= Beginning of Section =

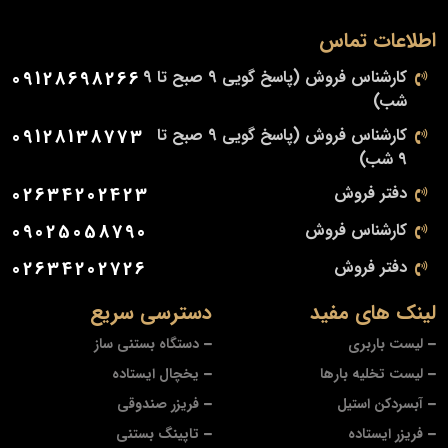
اطلاعات تماس
کارشناس فروش (پاسخ گویی 9 صبح تا 9
09128698266
شب)
کارشناس فروش (پاسخ گویی 9 صبح تا
09128138773
9 شب)
دفتر فروش
02634202423
کارشناس فروش
09025058790
دفتر فروش
02634202726
لینک های مفید
دسترسی سریع
لیست باربری
دستگاه بستنی ساز
لیست تخلیه بارها
یخچال ایستاده
آبسردکن استیل
فریزر صندوقی
فریزر ایستاده
تاپینگ بستنی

= End of Section =

_Your task_
Tally the lines above that include the word "کارشناس"; answer with the total only.

_Answer for the task_
3